Our objective was to determine if the U.S. Postal Service has a cybersecurity incident response capability to effectively detect, analyze, and respond to cyber threats.
The Postal Service faces ongoing cyber threats and challenges that directly impact customers, partners, and employees. These threats could cause harm to information resources in the form of destruction, disclosure, adverse modification of data, or denial of services. For example, the Postal Service suffered a significant data breach in 2014 that exposed the personal data of about 800,000 current and former career and non-career employees. The breach cost the Postal Service [redacted] million in known costs. Currently, there are over [redacted] active user accounts with access to the network; therefore, it is critical to have a robust cybersecurity incident detection and response capability to address continuous threats.
As a result of the 2014 breach, the Corporate Information Security Office (CISO) was established to safeguard the Postal Service’s network. The CISO then established the Cybersecurity Operations Center (CSOC) to detect and respond to cyber events and incidents.
To support a sound cybersecurity foundation, the Postal Service approved [redacted] million in 2017 through the Cybersecurity Decision Analysis Report (DAR) III, Enhancement and Maturity. According to the DAR, this investment would support the continued ability to recruit, develop, and retain a cybersecurity workforce capable of supporting continuous threat monitoring, threat remediation and response, vulnerability management, and incident response activities that are critical to the Postal Service’s success.
We conducted a test during February and March 2020 to determine whether the Postal Service could identify and respond to known cyber threats. We also reviewed the CISO’s Cybersecurity Incident Response Plan, CSOC tickets initiated between March 1 and September 30, 2019, and Cybersecurity DAR III to determine compliance with policy, procedures, or industry best practices. We did not review post-incident activities as the CSOC did not declare any cybersecurity incidents during our scope period.
We planned our fieldwork before the President of the United States issued the national emergency declaration concerning the novel coronavirus outbreak (COVID19) on March 13, 2020. The results of this audit do not reflect operational changes and/or service impacts that may have occurred as a result of the pandemic.
The Postal Service does [redacted]. The CSOC detected very little of the [redacted] we introduced to the Postal Service network as a test procedure from February 18 through March 6, 2020. While the CSOC detected [redacted] activity, they were unable to detect any of the [redacted] other activities executed multiple times. For example, they did not detect the activities associated with [redacted] of [redacted] across the network and a [redacted] launched on the network. Without appropriate [redacted], active threats could go undetected, possibly leading to theft and modification of data or impact on the availability of critical systems.
We also found the CISO had not developed metrics to measure the effectiveness of their incident response capability. Best practices adopted from Carnegie Mellon recommend common metrics such as Mean Time to Detect, Mean Time to Respond, and Percentage of Events Declared as Incidents. Without effective metrics, management cannot make informed decisions to improve the incident response plan or enhance their incident response capability.
In addition, the CISO did not track or monitor investments by project as specified in DAR III. In our prior audit issued in November 2018, we identified a similar issue with tracking investments related to Cybersecurity DAR II, Improvements. Without tracking detailed project expenditures, management is unable to ensure that funds are allocated appropriately, budgets are not overspent, and enhancement projects are executed on-time.
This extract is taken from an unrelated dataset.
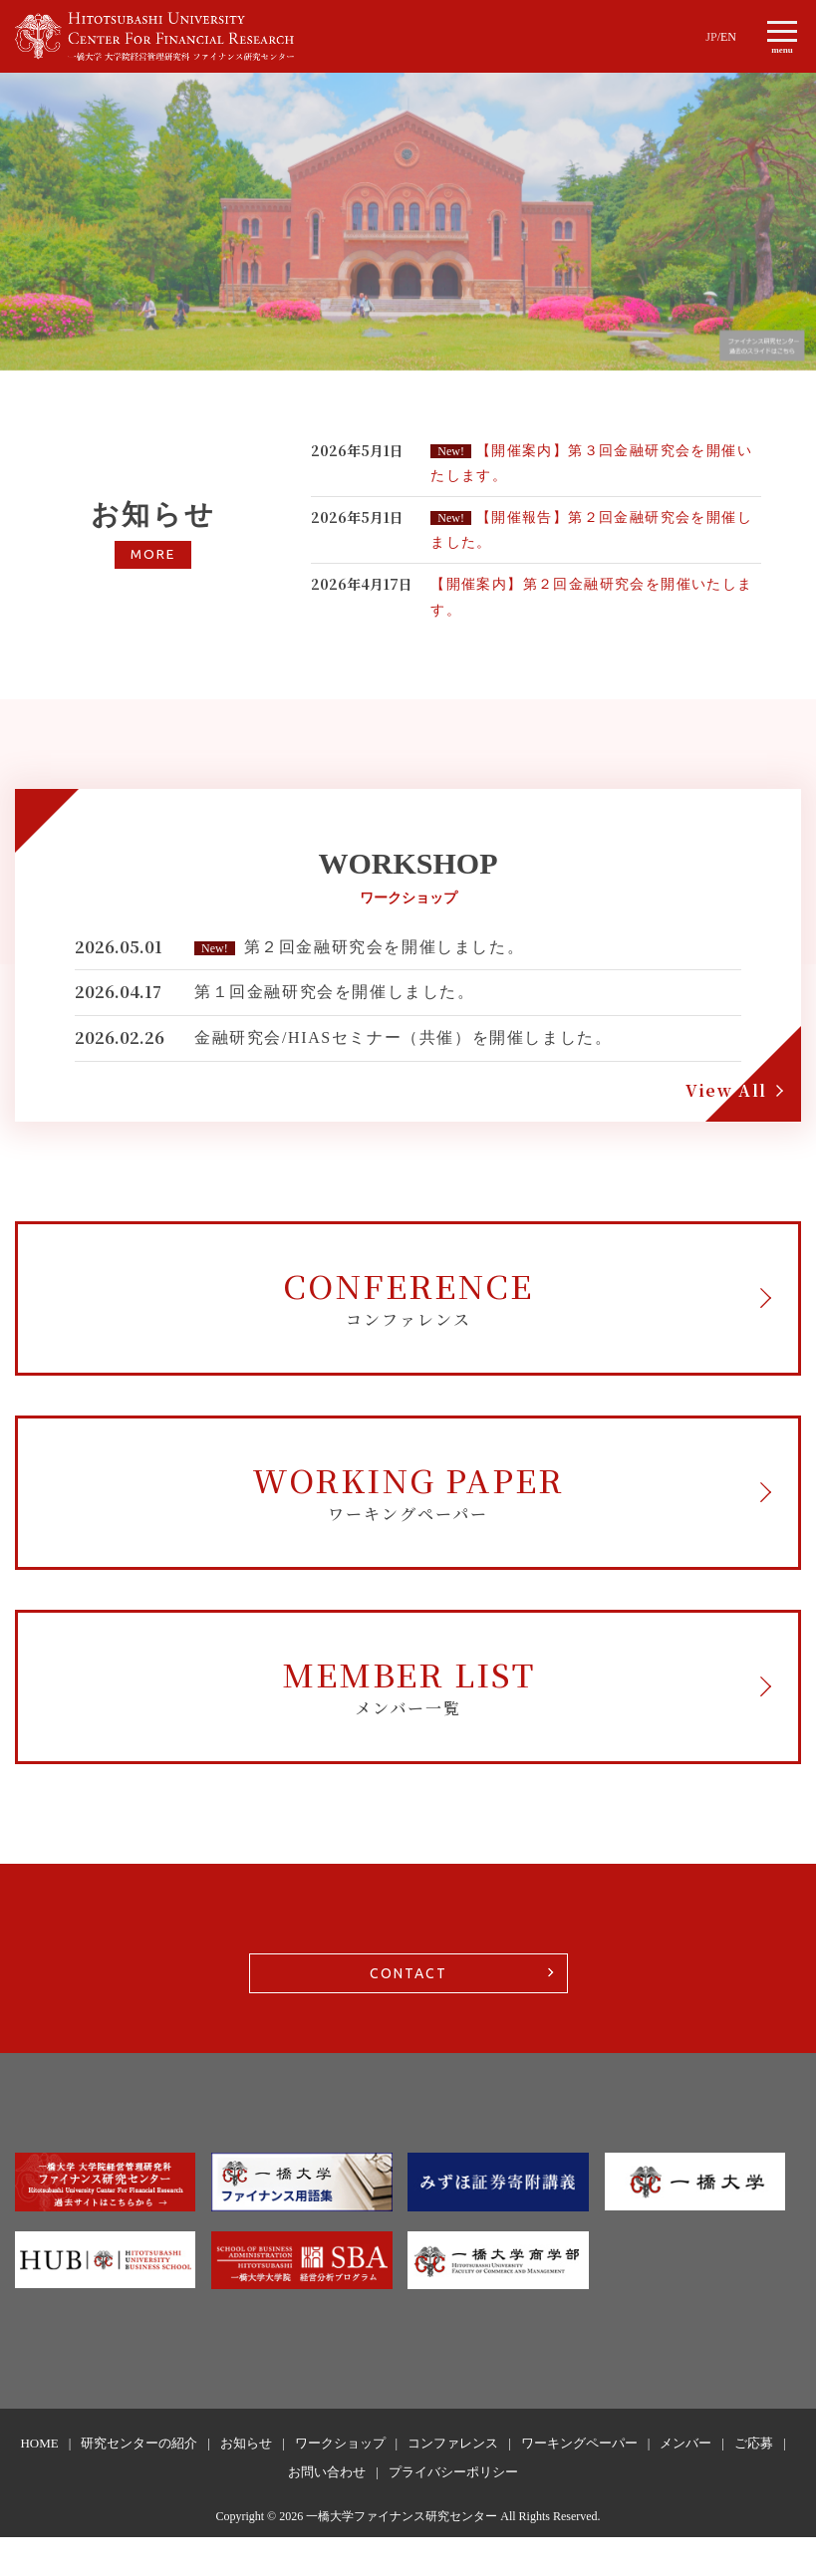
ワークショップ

Also, during our review of the Cybersecurity Incident Response tickets in [redacted], we found [redacted] active CSOC module users have the ability to [redacted]. Without proper [redacted], users can introduce [redacted] to the Postal Service network, potentially [redacted]. Lastly, we reviewed a sample of [redacted] cybersecurity tickets initiated between March 1 and September 30, 2019, to determine compliance with the incident response plan and standard operating procedures. CSOC analysts appropriately closed [redacted] of the [redacted] internal tickets, and the [redacted] remaining tickets were reassigned to a group outside of the CSOC for further investigation. These tickets remained open for over a year with no status update. Without a process to update the status of open tickets and resolve issues presented in tickets, the possibility exists for compromised information resources and disrupted operations due to unresolved cyber threats.
We recommend management:
- Complete the [redacted] project implementation as identified in Cybersecurity DAR III and implement the necessary [redacted] to detect internal malicious activity.
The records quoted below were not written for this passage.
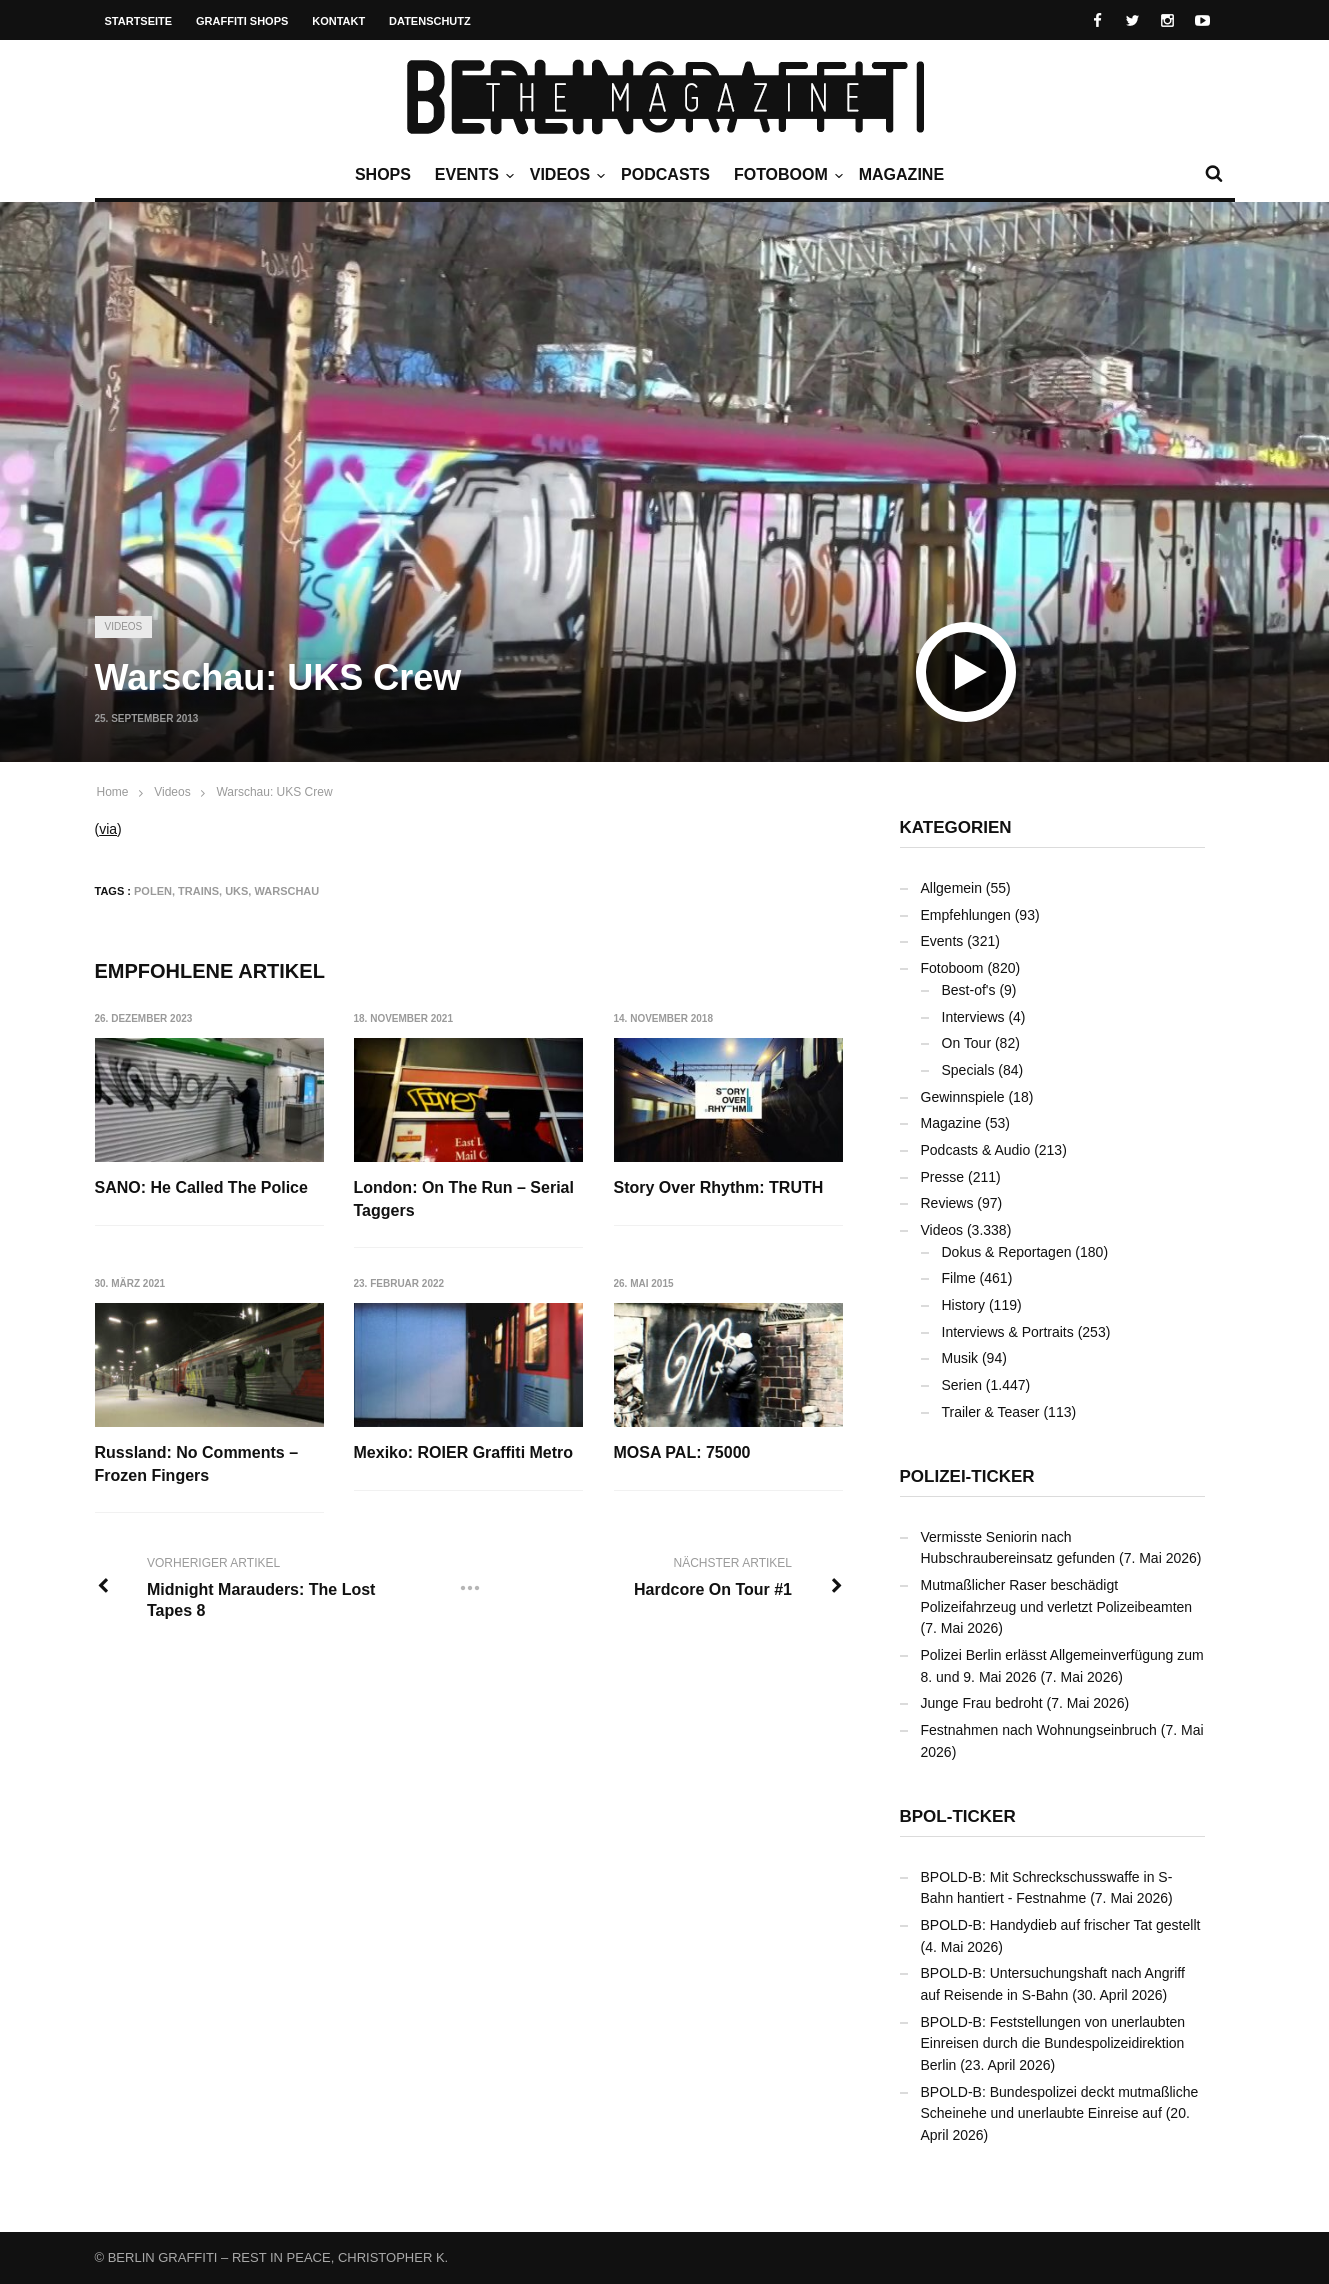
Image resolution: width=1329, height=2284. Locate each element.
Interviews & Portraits (1008, 1332)
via (108, 829)
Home (113, 792)
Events (472, 175)
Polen (153, 891)
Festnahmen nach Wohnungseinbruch (1039, 1730)
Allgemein (951, 888)
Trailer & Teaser (991, 1412)
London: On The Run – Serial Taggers (464, 1198)
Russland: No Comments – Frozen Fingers (197, 1463)
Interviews (973, 1017)
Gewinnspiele (963, 1097)
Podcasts (665, 174)
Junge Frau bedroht (982, 1703)
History (964, 1305)
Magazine (901, 174)
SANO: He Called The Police (201, 1187)
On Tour (967, 1043)
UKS (236, 891)
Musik (960, 1358)
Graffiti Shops (242, 21)
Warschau (286, 891)
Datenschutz (430, 21)
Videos (565, 175)
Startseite (139, 21)
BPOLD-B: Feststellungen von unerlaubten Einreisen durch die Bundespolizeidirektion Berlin (1053, 2043)
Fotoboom (786, 175)
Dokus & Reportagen (1007, 1252)
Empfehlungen (966, 915)
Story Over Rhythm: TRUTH (719, 1187)
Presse (943, 1177)
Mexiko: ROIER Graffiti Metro (464, 1452)
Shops (383, 174)
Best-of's (969, 990)
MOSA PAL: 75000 (682, 1452)
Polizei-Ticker (967, 1476)
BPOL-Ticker (958, 1816)
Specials (968, 1070)
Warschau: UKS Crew (274, 792)
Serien (962, 1385)
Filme (959, 1278)
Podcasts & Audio (976, 1150)
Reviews (947, 1203)
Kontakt (338, 21)
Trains (198, 891)
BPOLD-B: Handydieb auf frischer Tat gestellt (1061, 1925)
- Determine which incident detection and response metrics are meaningful to the organization and establish a process to measure the effectiveness of the incident detection and response capability.
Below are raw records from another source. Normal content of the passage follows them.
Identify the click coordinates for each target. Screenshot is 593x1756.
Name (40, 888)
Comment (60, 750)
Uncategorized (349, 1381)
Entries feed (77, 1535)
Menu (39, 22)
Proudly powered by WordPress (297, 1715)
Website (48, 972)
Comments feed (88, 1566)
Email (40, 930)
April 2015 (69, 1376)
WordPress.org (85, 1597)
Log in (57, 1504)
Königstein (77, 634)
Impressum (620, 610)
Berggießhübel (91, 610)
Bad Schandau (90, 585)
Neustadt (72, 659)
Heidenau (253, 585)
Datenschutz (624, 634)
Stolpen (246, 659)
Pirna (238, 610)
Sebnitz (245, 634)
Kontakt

- Track one-to-one alignment of actual investments with Cybersecurity DAR III requests for each project.
- Develop procedures for the safe handling of [redacted] or develop a risk acceptance letter.
- Create a notification within the Cybersecurity Operations Center module in [redacted] notifying users of potential [redacted].
- Develop a process to regularly review unresolved tickets transferred to another office for resolution, verify status, and ensure timely closure.